[[ Entries provided open ]]

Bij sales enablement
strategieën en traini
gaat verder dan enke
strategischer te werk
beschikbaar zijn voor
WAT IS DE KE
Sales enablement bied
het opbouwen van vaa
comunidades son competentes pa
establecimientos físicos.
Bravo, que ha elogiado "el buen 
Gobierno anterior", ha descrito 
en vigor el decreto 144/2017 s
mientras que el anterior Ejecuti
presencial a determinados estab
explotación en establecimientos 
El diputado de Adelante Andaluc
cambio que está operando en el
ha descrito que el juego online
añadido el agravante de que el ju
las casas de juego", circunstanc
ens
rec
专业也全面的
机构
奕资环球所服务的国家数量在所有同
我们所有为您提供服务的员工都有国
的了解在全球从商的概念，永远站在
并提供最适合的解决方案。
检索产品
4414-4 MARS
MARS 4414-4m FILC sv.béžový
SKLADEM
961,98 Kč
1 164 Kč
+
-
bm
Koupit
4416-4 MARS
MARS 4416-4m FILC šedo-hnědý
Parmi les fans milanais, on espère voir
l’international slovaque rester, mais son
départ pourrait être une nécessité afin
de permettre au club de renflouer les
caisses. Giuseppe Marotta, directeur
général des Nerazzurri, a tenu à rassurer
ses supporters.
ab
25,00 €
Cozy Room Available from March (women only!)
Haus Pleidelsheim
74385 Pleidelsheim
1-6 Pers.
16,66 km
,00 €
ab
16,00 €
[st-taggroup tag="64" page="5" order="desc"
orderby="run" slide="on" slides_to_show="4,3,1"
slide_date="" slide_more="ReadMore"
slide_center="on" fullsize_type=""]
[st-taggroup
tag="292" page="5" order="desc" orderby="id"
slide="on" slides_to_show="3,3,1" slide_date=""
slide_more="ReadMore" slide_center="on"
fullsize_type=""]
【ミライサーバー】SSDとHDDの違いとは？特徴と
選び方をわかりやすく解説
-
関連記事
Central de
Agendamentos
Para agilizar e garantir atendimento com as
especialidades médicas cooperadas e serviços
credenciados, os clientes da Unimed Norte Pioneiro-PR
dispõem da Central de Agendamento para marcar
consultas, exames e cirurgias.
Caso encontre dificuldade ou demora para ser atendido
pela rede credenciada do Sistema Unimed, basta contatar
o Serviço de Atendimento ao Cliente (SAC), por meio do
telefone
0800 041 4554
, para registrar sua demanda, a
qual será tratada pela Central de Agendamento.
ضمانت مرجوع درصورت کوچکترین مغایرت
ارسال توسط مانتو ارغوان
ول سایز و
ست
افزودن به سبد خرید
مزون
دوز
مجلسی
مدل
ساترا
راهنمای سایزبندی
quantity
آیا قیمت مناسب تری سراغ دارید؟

[[ Entries provided closed ]]

Work instructions: The complete material should be output once more, word for word.

Response below:
Bij sales enablement
strategieën en traini
gaat verder dan enke
strategischer te werk
beschikbaar zijn voor
WAT IS DE KE
Sales enablement bied
het opbouwen van vaa
comunidades son competentes pa
establecimientos físicos.
Bravo, que ha elogiado "el buen 
Gobierno anterior", ha descrito 
en vigor el decreto 144/2017 s
mientras que el anterior Ejecuti
presencial a determinados estab
explotación en establecimientos 
El diputado de Adelante Andaluc
cambio que está operando en el
ha descrito que el juego online
añadido el agravante de que el ju
las casas de juego", circunstanc
ens
rec
专业也全面的
机构
奕资环球所服务的国家数量在所有同
我们所有为您提供服务的员工都有国
的了解在全球从商的概念，永远站在
并提供最适合的解决方案。
检索产品
4414-4 MARS
MARS 4414-4m FILC sv.béžový
SKLADEM
961,98 Kč
1 164 Kč
+
-
bm
Koupit
4416-4 MARS
MARS 4416-4m FILC šedo-hnědý
Parmi les fans milanais, on espère voir
l’international slovaque rester, mais son
départ pourrait être une nécessité afin
de permettre au club de renflouer les
caisses. Giuseppe Marotta, directeur
général des Nerazzurri, a tenu à rassurer
ses supporters.
ab
25,00 €
Cozy Room Available from March (women only!)
Haus Pleidelsheim
74385 Pleidelsheim
1-6 Pers.
16,66 km
,00 €
ab
16,00 €
[st-taggroup tag="64" page="5" order="desc"
orderby="run" slide="on" slides_to_show="4,3,1"
slide_date="" slide_more="ReadMore"
slide_center="on" fullsize_type=""]
[st-taggroup
tag="292" page="5" order="desc" orderby="id"
slide="on" slides_to_show="3,3,1" slide_date=""
slide_more="ReadMore" slide_center="on"
fullsize_type=""]
【ミライサーバー】SSDとHDDの違いとは？特徴と
選び方をわかりやすく解説
-
関連記事
Central de
Agendamentos
Para agilizar e garantir atendimento com as
especialidades médicas cooperadas e serviços
credenciados, os clientes da Unimed Norte Pioneiro-PR
dispõem da Central de Agendamento para marcar
consultas, exames e cirurgias.
Caso encontre dificuldade ou demora para ser atendido
pela rede credenciada do Sistema Unimed, basta contatar
o Serviço de Atendimento ao Cliente (SAC), por meio do
telefone
0800 041 4554
, para registrar sua demanda, a
qual será tratada pela Central de Agendamento.
ضمانت مرجوع درصورت کوچکترین مغایرت
ارسال توسط مانتو ارغوان
ول سایز و
ست
افزودن به سبد خرید
مزون
دوز
مجلسی
مدل
ساترا
راهنمای سایزبندی
quantity
آیا قیمت مناسب تری سراغ دارید؟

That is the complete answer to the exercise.